No creo estar exagerando si digo que difícilmente un soldado o un mando subordinado va a cumplir una orden de disparar contra un terrorista que está colocando un artefacto explosivo, o de atacar a un reducto de guerrilleros —aunque desde allí les estén disparando, como en el caso Neltume—, sin una orden escrita en un documento firmado ante notario por el superior que da la orden y en el que se deje expresa constancia de que él será el único responsable de las consecuencias que acarree el cumplimiento de tal orden y deslindando toda responsabilidad del subordinado.

 

Esta situación está minando gravemente la disciplina en las Fuerzas Armadas y en las Fuerzas de Orden y Seguridad Pública, un elemento esencial de ellas.
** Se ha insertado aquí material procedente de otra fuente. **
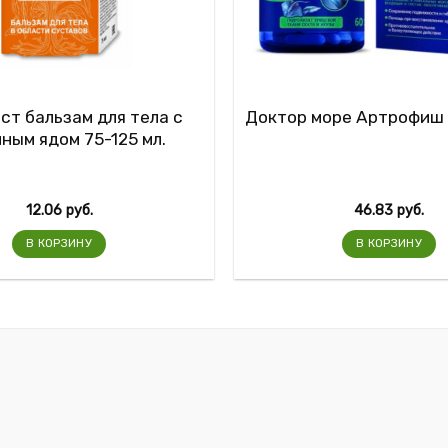
т бальзам для тела с
Доктор море Артрофиш
ным ядом 75-125 мл.
12.06
руб.
46.83
руб.
В КОРЗИНУ
В КОРЗИНУ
La penosa y lamentable actuación de nuestros tribunales se puede ejemplificar con cientos de casos concretos, que han ocurrido y que siguen ocurriendo actualmente todos los días. Para conocerlos basta entrar al portal del Poder Judicial. Lo que ocurre es que esto no se sabe, porque “no es noticia”. Y tampoco se sabe lo que yo vengo denunciando hace ya varios años, porque poderosas fuerzas del establishment tratan de evitar que se conozcan, en razón de su inconveniencia para el establishment.

 

La verdad es que hay muchísimas sentencias aberrantes; algunas son un prodigio de iniquidad que pesarán para siempre en las conciencias de los jueces que las dictaron y que tienen el aspecto de una monstruosidad. 

 

Por ejemplo, aquellas en las que se afirma que una persona está actualmente secuestrada desde el año 1973 —incluso por “secuestradores” que están en la cárcel cumpliendo penas privativas de libertad—; o que condenan a un militar que ni siquiera estaba en el lugar en que ocurrieron los hechos; o a otro por “responsabilidad del mando”, solo por haber sido la autoridad superior de los imputados y que no tuvo participación alguna en el delito —ni en calidad de autor ni de cómplice ni de encubridor—; u otras tales como el caso de un subteniente del Ejército que, en un asombroso proceso en el que no hay autores materiales de los hechos, fue condenado a doce años de presidio en calidad de cómplice del homicidio de tres trabajadores de la industria Sumar, por el solo hecho de haber cumplido la orden de vocear con un megáfono los nombres de las personas detenidas que estaban reunidas en un grupo y que debían salir al frente; o el de un carabinero que en defensa propia dio muerte a un terrorista que le había disparado y que portaba un bolso con doce cartuchos de dinamita, motivo por el cual fue condenado a cinco años y un día de presidio luego de haberse reabierto, treinta años después, la causa correspondiente al caso en la que había sido sobreseído definitivamente por lo que existía cosa juzgada; o el caso de un joven oficial de la Armada que recientemente, después de haber transcurrido cuarenta años de los sucesos, fue condenado a cinco años y un día de presidio como autor del delito de “secuestro calificado”, por el solo hecho acreditado en el proceso de haber trasladado a un detenido desde el lugar en que éste trabajaba hasta el Ministerio de Defensa; o el caso de un juez que ordenó encarcelar a la mujer de un cabo de Carabineros a fin de presionarla para que declarara que su marido tenía responsabilidad en la desaparición de personas, sin que en el proceso hubiese atisbo alguno de responsabilidad de esa señora, la que tenía un hijo con síndrome de Down que no hablaba y que dependía enteramente de ella, incluso para recibir alimentos.